Provisions for tax, civil, labor, environmental and legal claims
Provisions for legal claims (labor, civil, tax and environmental) are recognized when: (i) the Company has a present legal or constructive obligation as a result of past events; (ii) it is probable that an outflow of resources will be required to settle the obligation; and (iii) the amount can be reliably estimated. Provisions do not include future operating losses.
Where there is a number of similar obligations, the likelihood that an outflow will be required in settlement is determined by considering the class of obligations as a whole. A provision is recognized even if the likelihood of an outflow with respect to any one item included in the same class of obligations may be small.
Provisions are measured at the present value of the expenditure expected to be required to settle the obligation using a pre-tax rate that reflects current market assessments of the time value of money and the risks specific to the obligation. The increase in the provision due to the passage of time is recognized as “Financial expenses”.
Asset retirement obligation
The Company recognizes a provision for environmental restoration and for the closure of operating units that correspond to its legal obligation to restore the environment at the termination of its operations.
Provision is made for asset retirement, restoration and environmental costs when the obligation occurs, based on the net present value of estimated future costs with, where appropriate, probability weighting of the different remediation and closure scenarios. The ultimate cost of closedown and restoration is uncertain, and management uses its judgment and experience to determine the potential scope of rehabilitation work required and to provide for the costs associated with that work. Adjustments are made to provisions when the range of possible outcomes becomes sufficiently narrow to permit reliable estimation.
Cost estimates can vary in response to many factors including: changes to the relevant legal or local/national government ownership requirements and any other commitments made to stakeholders; review of remediation and relinquishment options; the emergence of new restoration techniques and the effects of inflation. Experience gained at other mine or production sites is also a significant consideration, although elements of the restoration and rehabilitation of each site are relatively unique to the site and, in some cases, there may be relatively limited restoration and rehabilitation activity and historical precedent against which to benchmark cost estimates. External experts support the cost estimation process where appropriate.
Cost estimates are updated throughout the life of the operation aligned with Internal Policies and these Internal Policies themselves are also subject to periodical updates to maintain these in line with international best practices. The expected timing of expenditure included in cost estimates can also change, for example in response to changes to expectations relating to ore reserves and mineral resources, production rates, operating licenses or economic conditions. Expenditure may occur before and after closure and can continue for an extended period of time depending on the specific site requirements. Some expenditure can continue into perpetuity. In such cases, the provision for these ongoing costs may be restricted to a period for which the costs can be reliably estimated.
On the date of initial recognition of the liability that arises from this obligation, discounted to present value using a risk free rate, the same amount is simultaneously charged to property, plant and equipment in the balance sheet. The selection of appropriate sources on which to base the calculation of the risk-free discount rate used for such retirement, restoration and environmental obligations requires judgment. Subsequently, the liability is increased in each period to reflect the finance cost considered in the initial measurement of the discount.
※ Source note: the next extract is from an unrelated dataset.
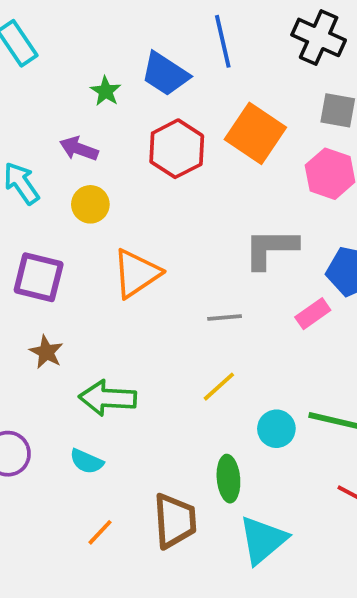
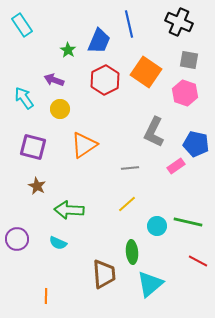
blue trapezoid: (165, 74) -> (99, 41), turned -100
gray L-shape: (271, 248) -> (154, 132), turned -64
orange line: (100, 532) -> (46, 296), moved, turned -42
Additionally, the capitalized cost is depreciated based on the useful life of the related asset. Upon settlement of the liability, the Group entities recognize any profit or loss that may arise.
Any reduction in this provision and, therefore, any reduction in the related asset, exceeding the carrying amount of the asset, are immediately recognized in the income statement as “operating costs”.
As a result of all of the above factors, there could be significant adjustments to the provision for close-down, restoration and environmental costs which would affect future financial results.
Judicial deposits
Judicial deposits are presented on a net basis in “Provisions” when there is a corresponding provision. The deposits without corresponding provisions are presented in non-current assets.